How do we prove by vector method that "if the diagonals of a trapezium have equal length then the non-parallel sides of the trapezium have equal length." ?
(taking $ABCD$ to be the trapezium with $AD$ || $BC$ and $O$ the intersection point of diagonals , if it can be shown by vector method that $OB=OC$ , then $AB=CD$ follows ; I can show $OB=OC$ but not by vector method and thus the problem , though any other line of approach is acceptable.)
Let as in the question , $ABCD$ be the trapizium with $AD||BC$ ; w.r.t. some chosen origin let $\vec {AD}=\vec{x}$ and $\vec {DC}=\vec{y}$ , then $\vec{CB}=-t\vec x$ for some $t>0$ . Now
$\vec {AB}=\vec{AD}+\vec{DC}+\vec{CB}=\vec x+\vec y-t\vec x$ , $\vec{AC}=\vec{AD}+\vec{DC}=\vec x+\vec y$ and
$\vec{DB}=\vec{DC}+\vec{CB}=\vec y-t\vec x $. Now given $|\vec{AC}|=|\vec{DB}|$ , so
$0=|\vec{AC}|^2-|\vec{DB}|^2=(\vec{AC}-\vec{DB}).(\vec{AC}+\vec{DB})=(\vec x+t\vec x).(\vec x+2\vec y -t\vec x)$
$=\Big((1+t)\vec x \Big).(\vec x+2\vec y -t\vec x)=(1+t)\Big(\vec x.(\vec x+2\vec y -t\vec x)\Big)$ [using $m(\vec a.\vec b)=(m\vec a).\vec b$]

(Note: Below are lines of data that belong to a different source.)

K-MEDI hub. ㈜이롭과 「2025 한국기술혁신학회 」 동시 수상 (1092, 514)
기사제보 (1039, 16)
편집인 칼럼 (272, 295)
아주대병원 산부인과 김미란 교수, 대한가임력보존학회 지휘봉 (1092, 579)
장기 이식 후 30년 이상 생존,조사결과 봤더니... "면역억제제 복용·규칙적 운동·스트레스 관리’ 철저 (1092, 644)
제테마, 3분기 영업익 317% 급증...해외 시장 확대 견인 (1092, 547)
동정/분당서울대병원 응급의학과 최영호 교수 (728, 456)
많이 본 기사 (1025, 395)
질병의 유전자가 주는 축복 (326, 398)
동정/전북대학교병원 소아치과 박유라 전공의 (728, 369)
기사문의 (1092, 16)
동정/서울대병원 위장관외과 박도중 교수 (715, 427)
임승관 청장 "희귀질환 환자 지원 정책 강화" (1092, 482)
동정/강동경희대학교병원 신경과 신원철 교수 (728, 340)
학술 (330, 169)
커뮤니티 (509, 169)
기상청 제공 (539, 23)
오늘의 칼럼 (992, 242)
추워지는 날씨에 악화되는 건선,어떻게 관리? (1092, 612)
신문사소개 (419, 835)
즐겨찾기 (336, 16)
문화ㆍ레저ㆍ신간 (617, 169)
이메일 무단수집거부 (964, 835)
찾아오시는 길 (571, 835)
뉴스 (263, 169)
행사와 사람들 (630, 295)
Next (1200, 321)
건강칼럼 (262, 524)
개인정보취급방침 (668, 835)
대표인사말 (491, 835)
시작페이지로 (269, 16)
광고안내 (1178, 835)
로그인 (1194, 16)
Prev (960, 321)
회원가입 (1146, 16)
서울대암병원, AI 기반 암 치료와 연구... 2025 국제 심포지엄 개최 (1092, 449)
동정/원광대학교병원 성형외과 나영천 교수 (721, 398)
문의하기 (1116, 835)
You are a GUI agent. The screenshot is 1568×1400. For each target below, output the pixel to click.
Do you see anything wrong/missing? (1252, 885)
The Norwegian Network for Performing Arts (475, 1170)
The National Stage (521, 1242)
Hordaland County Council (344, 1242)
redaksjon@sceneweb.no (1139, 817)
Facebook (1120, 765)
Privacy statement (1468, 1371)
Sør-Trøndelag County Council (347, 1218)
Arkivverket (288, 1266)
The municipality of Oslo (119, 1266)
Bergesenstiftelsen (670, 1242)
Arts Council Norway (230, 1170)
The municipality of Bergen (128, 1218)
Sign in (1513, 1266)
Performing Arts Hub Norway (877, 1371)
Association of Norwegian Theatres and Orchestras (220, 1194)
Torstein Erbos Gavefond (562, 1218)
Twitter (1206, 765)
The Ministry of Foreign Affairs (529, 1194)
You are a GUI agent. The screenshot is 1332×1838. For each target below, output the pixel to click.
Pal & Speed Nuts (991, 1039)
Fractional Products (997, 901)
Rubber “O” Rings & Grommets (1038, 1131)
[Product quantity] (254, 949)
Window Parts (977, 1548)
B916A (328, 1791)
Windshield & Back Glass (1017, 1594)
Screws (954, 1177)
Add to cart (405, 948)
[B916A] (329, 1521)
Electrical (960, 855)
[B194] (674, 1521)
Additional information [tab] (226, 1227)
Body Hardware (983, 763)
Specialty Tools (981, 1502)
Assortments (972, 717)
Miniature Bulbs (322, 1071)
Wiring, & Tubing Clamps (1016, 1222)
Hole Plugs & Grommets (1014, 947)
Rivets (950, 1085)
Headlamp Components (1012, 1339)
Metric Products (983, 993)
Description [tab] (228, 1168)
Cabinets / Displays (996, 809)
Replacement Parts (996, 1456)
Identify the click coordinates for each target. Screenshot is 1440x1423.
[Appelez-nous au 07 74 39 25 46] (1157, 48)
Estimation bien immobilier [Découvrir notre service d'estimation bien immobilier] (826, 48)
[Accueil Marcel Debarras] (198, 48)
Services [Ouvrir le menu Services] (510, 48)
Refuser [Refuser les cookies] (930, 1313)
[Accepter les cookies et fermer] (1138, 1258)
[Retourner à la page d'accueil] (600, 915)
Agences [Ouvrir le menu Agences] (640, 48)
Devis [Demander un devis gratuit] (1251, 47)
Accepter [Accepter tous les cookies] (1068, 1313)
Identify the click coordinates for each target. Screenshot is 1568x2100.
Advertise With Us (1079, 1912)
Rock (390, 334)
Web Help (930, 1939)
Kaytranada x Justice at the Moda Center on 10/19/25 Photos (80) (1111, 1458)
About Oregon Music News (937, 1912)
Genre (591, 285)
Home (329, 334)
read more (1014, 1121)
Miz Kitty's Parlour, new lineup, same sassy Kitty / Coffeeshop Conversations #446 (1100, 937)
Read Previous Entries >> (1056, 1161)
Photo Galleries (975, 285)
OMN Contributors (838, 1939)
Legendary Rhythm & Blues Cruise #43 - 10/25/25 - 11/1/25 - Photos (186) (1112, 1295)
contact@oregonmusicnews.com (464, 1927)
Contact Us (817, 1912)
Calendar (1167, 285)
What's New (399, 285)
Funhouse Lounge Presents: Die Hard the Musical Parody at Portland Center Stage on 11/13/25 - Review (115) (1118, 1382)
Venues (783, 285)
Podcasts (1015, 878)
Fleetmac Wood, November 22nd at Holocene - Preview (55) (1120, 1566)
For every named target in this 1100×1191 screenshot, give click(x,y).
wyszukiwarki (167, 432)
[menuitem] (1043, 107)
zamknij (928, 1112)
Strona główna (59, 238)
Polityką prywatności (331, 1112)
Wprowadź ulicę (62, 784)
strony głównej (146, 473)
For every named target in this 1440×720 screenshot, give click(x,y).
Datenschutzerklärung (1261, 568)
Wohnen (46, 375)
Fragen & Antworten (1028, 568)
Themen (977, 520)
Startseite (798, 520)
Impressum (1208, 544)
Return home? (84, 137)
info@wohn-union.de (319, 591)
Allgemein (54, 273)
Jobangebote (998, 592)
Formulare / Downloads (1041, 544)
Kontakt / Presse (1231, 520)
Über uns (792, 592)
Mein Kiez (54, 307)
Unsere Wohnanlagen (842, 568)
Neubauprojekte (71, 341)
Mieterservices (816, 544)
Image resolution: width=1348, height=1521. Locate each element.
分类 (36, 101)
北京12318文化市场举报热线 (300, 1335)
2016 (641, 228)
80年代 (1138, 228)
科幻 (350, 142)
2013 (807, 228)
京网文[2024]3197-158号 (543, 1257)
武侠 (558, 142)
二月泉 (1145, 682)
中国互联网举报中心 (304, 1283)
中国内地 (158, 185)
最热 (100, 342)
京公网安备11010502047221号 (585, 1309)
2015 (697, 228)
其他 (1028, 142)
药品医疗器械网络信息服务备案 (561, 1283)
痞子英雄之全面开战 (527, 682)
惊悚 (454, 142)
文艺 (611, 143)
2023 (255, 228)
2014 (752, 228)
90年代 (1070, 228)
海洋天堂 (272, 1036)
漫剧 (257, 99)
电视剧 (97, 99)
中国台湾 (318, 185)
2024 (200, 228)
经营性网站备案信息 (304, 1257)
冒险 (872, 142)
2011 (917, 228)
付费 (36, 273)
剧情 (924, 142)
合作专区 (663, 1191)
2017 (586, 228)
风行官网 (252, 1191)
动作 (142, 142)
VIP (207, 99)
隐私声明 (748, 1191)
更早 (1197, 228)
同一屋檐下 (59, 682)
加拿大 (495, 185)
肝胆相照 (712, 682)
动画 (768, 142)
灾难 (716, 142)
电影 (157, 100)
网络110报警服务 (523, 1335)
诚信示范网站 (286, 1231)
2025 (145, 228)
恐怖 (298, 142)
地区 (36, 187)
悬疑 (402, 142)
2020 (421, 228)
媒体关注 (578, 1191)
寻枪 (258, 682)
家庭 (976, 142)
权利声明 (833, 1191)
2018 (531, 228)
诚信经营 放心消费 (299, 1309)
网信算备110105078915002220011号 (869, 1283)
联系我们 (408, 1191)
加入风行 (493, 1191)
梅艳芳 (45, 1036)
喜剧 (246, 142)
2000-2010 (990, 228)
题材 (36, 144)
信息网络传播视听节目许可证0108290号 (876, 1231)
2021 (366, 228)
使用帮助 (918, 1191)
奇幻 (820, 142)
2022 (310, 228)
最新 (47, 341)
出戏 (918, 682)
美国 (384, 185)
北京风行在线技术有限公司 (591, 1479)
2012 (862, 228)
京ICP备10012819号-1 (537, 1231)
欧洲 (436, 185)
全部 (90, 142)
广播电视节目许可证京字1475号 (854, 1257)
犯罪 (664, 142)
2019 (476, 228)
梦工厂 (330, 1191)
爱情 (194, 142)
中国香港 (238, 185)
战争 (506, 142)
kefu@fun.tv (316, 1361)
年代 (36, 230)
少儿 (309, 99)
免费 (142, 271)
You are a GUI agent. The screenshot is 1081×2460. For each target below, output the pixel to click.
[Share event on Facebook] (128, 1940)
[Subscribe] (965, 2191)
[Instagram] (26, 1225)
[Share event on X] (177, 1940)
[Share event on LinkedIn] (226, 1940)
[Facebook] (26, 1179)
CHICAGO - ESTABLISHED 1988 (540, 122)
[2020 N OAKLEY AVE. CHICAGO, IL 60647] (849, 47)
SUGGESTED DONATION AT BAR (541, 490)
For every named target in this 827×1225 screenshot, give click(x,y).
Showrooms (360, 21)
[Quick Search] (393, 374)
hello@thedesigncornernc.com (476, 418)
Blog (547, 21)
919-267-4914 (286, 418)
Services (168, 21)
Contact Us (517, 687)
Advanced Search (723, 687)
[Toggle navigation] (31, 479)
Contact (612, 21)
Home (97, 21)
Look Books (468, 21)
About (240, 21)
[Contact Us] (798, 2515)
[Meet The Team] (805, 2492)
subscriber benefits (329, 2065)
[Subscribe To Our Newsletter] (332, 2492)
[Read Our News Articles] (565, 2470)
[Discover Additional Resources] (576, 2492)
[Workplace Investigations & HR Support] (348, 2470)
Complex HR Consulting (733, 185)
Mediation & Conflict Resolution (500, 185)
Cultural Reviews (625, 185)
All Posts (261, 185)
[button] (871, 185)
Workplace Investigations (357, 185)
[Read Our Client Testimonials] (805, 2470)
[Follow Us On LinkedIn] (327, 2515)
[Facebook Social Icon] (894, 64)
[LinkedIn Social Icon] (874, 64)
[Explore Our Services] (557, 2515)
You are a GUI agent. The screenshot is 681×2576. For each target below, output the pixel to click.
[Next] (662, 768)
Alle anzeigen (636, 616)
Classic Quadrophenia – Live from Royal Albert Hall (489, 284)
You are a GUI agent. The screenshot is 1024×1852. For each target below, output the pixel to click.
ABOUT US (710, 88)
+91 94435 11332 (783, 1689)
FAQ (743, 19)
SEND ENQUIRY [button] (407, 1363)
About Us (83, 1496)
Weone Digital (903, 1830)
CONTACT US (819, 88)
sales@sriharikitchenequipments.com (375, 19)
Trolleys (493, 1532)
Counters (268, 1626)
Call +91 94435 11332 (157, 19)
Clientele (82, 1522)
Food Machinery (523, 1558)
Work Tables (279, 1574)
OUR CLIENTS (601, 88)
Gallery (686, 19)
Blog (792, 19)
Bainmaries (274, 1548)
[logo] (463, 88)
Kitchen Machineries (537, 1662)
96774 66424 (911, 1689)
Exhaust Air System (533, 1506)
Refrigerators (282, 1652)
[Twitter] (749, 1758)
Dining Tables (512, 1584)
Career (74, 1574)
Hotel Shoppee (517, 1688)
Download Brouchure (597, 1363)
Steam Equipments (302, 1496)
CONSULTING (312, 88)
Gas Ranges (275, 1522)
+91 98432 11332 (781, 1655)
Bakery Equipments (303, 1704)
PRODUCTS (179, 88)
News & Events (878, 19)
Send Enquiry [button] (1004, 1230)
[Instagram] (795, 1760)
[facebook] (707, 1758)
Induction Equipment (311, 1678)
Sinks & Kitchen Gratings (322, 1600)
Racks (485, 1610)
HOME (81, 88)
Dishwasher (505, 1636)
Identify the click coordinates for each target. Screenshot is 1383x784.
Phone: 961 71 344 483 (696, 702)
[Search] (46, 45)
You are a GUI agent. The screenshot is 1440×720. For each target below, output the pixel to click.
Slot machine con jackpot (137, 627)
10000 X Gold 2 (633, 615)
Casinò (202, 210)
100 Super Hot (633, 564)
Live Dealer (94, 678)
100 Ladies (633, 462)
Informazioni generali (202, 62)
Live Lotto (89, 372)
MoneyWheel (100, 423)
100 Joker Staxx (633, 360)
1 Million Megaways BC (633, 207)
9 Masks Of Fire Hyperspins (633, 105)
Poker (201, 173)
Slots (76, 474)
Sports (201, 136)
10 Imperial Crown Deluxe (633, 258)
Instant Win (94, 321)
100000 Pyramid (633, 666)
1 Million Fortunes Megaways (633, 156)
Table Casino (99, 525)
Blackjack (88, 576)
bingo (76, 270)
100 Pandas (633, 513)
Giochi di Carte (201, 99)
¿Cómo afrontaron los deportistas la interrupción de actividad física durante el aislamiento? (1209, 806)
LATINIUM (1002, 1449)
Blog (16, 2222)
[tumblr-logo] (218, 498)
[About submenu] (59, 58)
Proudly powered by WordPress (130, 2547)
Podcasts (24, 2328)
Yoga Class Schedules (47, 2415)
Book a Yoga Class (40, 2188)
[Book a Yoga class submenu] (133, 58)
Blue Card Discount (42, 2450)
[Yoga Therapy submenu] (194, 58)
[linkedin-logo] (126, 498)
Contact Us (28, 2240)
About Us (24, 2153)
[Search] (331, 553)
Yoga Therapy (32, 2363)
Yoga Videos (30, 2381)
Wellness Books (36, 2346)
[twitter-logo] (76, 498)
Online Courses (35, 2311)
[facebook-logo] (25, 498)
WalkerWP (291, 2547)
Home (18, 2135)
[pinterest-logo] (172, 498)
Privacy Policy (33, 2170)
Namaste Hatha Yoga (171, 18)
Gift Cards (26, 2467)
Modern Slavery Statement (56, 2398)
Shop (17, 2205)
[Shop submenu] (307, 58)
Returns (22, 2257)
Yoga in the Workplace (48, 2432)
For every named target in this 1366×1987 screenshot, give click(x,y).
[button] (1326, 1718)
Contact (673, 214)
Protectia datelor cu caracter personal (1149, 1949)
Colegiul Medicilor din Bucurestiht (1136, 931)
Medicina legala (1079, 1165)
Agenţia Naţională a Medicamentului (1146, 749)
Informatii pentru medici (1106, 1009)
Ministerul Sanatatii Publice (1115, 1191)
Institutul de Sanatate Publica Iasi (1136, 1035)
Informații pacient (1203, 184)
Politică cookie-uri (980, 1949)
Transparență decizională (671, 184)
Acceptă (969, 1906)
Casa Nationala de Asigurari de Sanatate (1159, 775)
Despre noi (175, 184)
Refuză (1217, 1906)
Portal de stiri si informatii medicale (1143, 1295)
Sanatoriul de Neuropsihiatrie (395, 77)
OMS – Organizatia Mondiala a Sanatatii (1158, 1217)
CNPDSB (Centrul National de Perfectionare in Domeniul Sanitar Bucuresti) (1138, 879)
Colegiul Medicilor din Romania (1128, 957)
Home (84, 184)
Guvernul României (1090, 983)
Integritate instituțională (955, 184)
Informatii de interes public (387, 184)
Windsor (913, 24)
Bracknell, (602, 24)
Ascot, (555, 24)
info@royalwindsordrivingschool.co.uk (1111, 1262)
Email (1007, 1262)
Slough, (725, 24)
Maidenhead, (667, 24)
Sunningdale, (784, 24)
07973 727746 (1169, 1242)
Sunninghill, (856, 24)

hence either $1+t=0$ , or $\vec x.(\vec x+2\vec y -t\vec x)=0$ , now in the former case $t=-1<0$ ,
contradiction! hence $\vec x.(\vec x+2\vec y -t\vec x)=0$ ....(i) . Hence
$|\vec{AB}|^2-|\vec{DC}|^2=(\vec {AB}-\vec{DC}).(\vec{AB}+\vec{DC})=(\vec x-t\vec x).(\vec x+2\vec y -t\vec x)$
$=\Big((1-t)\vec x \Big).(\vec x+2\vec y -t\vec x)=(1-t)\Big(\vec x.(\vec x+2\vec y -t\vec x)\Big)=0$$\space$ [using (i)] , and this was
to be proved.
Beginning from the left-up vertex, name the trapezium vertices $\;A,B,C,D\;$, with the shortest basis up $\;AB\;$, the largets one down $\;CD\;$ , and define
$$\begin{cases}\vec{AB}=u\\\vec{BC}=v\\CD=-tu\;,\;\;t>1\end{cases}\implies\begin{cases}\vec{AC}=u+v\\\vec{BD}=-tu+v\\\vec{AD}=u+v-tu=(1-t)u+v\end{cases}$$
Now use the usual dot product $\;\langle\,,\,\rangle\;$ , and (do the complete claculations):
$$||AC||^2=||BD||^2\iff \langle u+v\,,\,u+v\rangle\iff(t^2-1)||u||^2-2(t+1)\langle u,v\rangle=0\stackrel{\text{(why?)}}\iff$$
$$\iff t-1=\frac{2\langle u,v\rangle}{||u||^2}$$
and now, upon substituting corresponding stuff:
$$||AD||^2=||v||^2=||BC||^2\;\;\ldots$$